Kesenjangan gender dapat diidentifikasi melalui tingkat kesejahteraan yang berbeda
diantara laki-laki dan perempuan dengan indikator keadaan gizi, angka kematian dan lain
sebagainya. Pemberdayaan perempuan tidak terjadi secara murni pada tingkat
kesejahteraan ini karena tindakan untuk memperbaiki kesejahteraan masyarakat
mensyaratkan akses perempuan atas sumber daya harus meningkat dan ini berarti
perempuan maju ke tahap berikutnya.
2. Akses; tingkat produktivitas perempuan lebih rendah karena adanya pembatasan akses
atas sumberdaya pembangunan dan produksi dalam masyarakat, seperti tanah, kredit,
lapangan kerja dan pelayanan. Mengatasi kesenjangan gender berarti akan meningkatkan
akses perempuan sehingga setara dengan laki-laki. Pemberdayaan berarti perempuan
disadarkan akan situasi-situasi yang tidak adil ini dimana kesadaran baru tersebut akan
mendorong untuk berjuang mendapatkan haknya, termasuk memperoleh akses yang
setara dan adil atas berbagai macam sumber daya baik di dalam rumah tangga komunitas
dan masyarakat.
3. Kesadaran Kritis; tingkat kesadaran ini akan meningkatkan kesadaran perempuan bahwa
masalah-masalah mereka tidak bersal dari ketidakmampuan pribadi mereka, melainkan
karena ditundukan oleh sistem sosial diskriminasi yang sudah terinstitusi di dalam diri
perempuan. Kesadaran ini akan membangkitkan kemampuan perempuan untuk
menganalisis masyarakat secara kritis dan mengenai semua hal yang dianggap perlu
“normal” atau bagian dari “pemberian dunia” yang permanen dan tidak bisa diubah jika
menyebabkan ketidakadilan bagi perempuan. Keyakinan pada kesetaraan gender ini
merupakan elemen ideologis yang sangat penting dalam proses pemberdayaan, yang
menyediakan basis konseptual untuk penggalangan kekuatan menuju keadilan dan
kesetaraan perempuan.
4. Partisipasi; konsep partisipasi disini diartikan bahwa perempuan setara terhadap laki-laki
untuk terlibat secara aktif dalam proses pembangunan. Kesetaraan dalam tingkat ini
diartikan sebagai partisipasi setara perempuan dalam proses pengambilan keputusan.

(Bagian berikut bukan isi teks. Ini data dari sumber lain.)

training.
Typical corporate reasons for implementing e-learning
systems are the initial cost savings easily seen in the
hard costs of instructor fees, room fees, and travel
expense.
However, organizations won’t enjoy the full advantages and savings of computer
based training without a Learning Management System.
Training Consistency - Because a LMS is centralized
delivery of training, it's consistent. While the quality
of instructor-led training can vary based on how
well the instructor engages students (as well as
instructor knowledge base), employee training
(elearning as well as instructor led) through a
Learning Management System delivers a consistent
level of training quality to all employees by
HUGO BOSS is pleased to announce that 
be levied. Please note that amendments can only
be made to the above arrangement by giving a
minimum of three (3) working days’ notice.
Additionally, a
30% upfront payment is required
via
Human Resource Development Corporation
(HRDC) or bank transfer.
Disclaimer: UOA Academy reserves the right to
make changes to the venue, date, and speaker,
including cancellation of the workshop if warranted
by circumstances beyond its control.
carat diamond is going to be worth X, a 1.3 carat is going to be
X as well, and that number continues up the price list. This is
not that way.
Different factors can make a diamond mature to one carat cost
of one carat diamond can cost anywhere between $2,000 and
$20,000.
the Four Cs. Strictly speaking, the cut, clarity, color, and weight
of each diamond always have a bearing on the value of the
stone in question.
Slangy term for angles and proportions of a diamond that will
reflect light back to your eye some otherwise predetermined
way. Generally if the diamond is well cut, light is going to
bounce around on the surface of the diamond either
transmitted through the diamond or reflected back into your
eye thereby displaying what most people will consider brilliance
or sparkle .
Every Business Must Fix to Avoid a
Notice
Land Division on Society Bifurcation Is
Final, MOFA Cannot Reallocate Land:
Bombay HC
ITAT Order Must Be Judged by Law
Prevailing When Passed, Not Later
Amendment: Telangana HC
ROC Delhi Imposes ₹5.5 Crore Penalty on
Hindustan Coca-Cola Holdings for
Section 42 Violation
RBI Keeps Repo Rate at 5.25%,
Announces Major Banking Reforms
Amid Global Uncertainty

Dalam sebuah proyek pembangunan, partisipasi dapat berarti bahwa perempuan-
perempuan diwakili oleh perempuan dalam proses penilaian kebutuhan, identifikasi
masalah, perencanaan proyek, manajemen, penerapan dan evaluasi. “Kesetaraan dalam
partisipasi” juga berarti melibatkan perempuan dari komunitas dampingan dalam proses
pengambilan keputusan dikomunitasnya. Kesetaraan dalam partisipasi ini tidak mudah
diperoleh. Mobilisasi perempuan yang meningkat akan menghasilkan meningkatnya
jumlah perempuan yang duduk dalam institusi-institusi yang berhak mengambil
keputusan. Meningkatnya jumlah perempuan dalam posisi-posisi penting dalam
komunitasnya merupakan hasil pemberdayaan sekaligus menjadi sumbangan potensial
bagi peningkatan upaya pemberdayaan perempuan.

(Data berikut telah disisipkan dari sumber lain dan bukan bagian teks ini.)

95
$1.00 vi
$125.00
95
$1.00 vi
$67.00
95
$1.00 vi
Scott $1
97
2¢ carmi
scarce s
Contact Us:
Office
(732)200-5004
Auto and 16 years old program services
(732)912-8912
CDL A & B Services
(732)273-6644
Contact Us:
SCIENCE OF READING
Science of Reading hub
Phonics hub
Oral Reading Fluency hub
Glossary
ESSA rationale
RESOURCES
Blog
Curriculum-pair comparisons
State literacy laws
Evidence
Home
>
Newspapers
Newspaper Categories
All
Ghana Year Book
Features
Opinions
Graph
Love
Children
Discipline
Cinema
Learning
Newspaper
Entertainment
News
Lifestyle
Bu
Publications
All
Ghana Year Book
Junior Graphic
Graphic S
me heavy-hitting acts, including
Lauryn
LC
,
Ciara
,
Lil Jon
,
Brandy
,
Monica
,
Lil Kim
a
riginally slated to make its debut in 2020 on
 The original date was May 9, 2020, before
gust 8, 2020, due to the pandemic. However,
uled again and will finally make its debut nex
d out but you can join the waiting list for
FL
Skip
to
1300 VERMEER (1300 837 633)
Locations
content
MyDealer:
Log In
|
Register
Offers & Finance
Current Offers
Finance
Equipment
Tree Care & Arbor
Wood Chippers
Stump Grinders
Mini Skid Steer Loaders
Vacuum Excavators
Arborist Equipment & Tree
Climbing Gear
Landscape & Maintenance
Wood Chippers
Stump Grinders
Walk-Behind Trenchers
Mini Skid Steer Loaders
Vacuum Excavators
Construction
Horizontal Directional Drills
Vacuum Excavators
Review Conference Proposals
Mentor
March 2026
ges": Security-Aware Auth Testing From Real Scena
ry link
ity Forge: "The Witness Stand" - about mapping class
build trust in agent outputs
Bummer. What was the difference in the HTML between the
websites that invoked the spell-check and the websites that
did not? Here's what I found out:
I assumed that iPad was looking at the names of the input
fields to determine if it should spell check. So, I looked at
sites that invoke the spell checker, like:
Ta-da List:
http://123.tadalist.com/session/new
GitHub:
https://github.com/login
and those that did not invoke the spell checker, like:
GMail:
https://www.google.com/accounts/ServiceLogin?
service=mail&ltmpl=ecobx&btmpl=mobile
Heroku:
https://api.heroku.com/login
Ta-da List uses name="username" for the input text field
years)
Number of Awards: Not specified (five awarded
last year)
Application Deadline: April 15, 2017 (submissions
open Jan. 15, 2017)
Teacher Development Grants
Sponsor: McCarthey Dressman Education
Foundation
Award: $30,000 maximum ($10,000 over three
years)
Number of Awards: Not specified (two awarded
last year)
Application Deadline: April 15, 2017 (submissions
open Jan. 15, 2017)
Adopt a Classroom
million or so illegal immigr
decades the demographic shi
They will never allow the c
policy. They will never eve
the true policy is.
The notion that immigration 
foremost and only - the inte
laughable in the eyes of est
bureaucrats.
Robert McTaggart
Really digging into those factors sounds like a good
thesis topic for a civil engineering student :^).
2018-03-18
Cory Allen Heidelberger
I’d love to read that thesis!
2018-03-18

5. Kontrol; partisipasi perempuan yang meningkat pada proses pengambilan keputusan akan
berdampak pada akses dan distribusi keuntungan yang adil bagi perempuan jika
partisipasi tersebut diikuti dengan kontrol yang meningkat pula atas faktor-faktor
produksi. Kesetaraan dalam hal kontrol berarti sebuah keseimbangan kekuasaan antara
perempuan dan laki-laki, dimana tidak ada satu pihak pun berada di bawah dominasi
yang lainnya. Ini berarti perempuan mempunyai kekuasaan yang sama dengan laki-laki
untuk mempengaruhi masa depan mereka dan masa depan masyarakat mereka. Hanya
dengan memiliki kontrol inilah perempuan dapat meningkatkan aksesnya terhadap
sumberdaya dan karenannya akan mensejahterakan diri dan anak-anaknya. Kesetaraan
dalam partisipasi dan kontrol merupakan persyaratan yang diperlukan jika kita mau
membuat kemajuan pada kesetaraan gender dalam hal kesejahteraan.
2.2.Konsep Pemberdayaan Perempuan
Hasil temuan secara umum bahwa konsep pemberdayaan dan pemberdayaan perempuan
dipahami berbeda oleh aparat pemerintah baik ditingkat pusat maupun daerah tempat penelitian.
Pemahaman mereka tentang pemberdayaan dan pemberdayaan perempuan ternyata berbeda
dengan ‘empowerment’ yang selama ini dianggap sebanding dengan istilah ‘pemberdayaan’.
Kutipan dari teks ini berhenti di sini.